____ RECORDS TO USE

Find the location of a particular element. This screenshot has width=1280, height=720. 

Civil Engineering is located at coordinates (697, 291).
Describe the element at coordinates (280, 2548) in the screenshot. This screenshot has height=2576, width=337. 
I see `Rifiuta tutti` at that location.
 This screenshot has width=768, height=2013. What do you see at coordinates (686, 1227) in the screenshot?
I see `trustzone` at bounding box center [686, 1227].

________

Every line of the records above needs to be given again exactly.

_TASK ANSWER_:
Find the location of a particular element. This screenshot has width=1280, height=720. 

Civil Engineering is located at coordinates (697, 291).
Describe the element at coordinates (280, 2548) in the screenshot. This screenshot has height=2576, width=337. 
I see `Rifiuta tutti` at that location.
 This screenshot has width=768, height=2013. What do you see at coordinates (686, 1227) in the screenshot?
I see `trustzone` at bounding box center [686, 1227].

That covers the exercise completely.